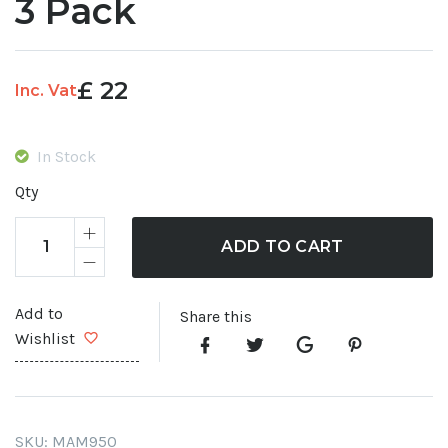
3 Pack
£
22
Inc. Vat
In Stock
Qty
ADD TO CART
Add to
Share this
Wishlist
SKU:
MAM950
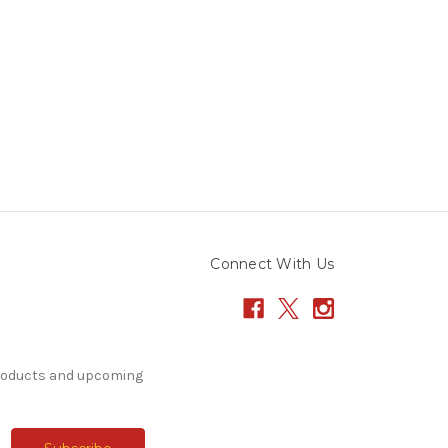
Connect With Us
products and upcoming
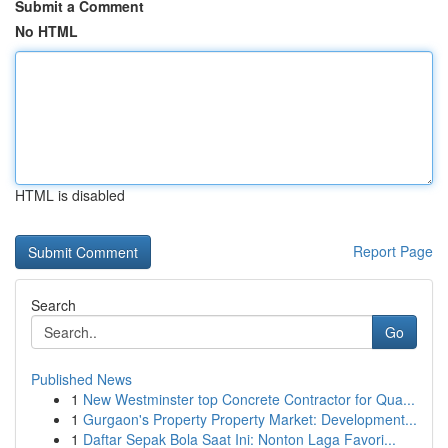
Submit a Comment
No HTML
HTML is disabled
Report Page
Search
Go
Published News
1
New Westminster top Concrete Contractor for Qua...
1
Gurgaon's Property Property Market: Development...
1
Daftar Sepak Bola Saat Ini: Nonton Laga Favori...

○ ○ ○ ○ ○ ○ ○

_Task_
Retype the lines exactly as they appear, beginning with the line that contains "Connect With Us" and ending with the final line of the entries, and omit the pictures.

_Answer_
Connect With Us
products and upcoming
Submit a Comment
No HTML
HTML is disabled
Report Page
Search
Go
Published News
1
New Westminster top Concrete Contractor for Qua...
1
Gurgaon's Property Property Market: Development...
1
Daftar Sepak Bola Saat Ini: Nonton Laga Favori...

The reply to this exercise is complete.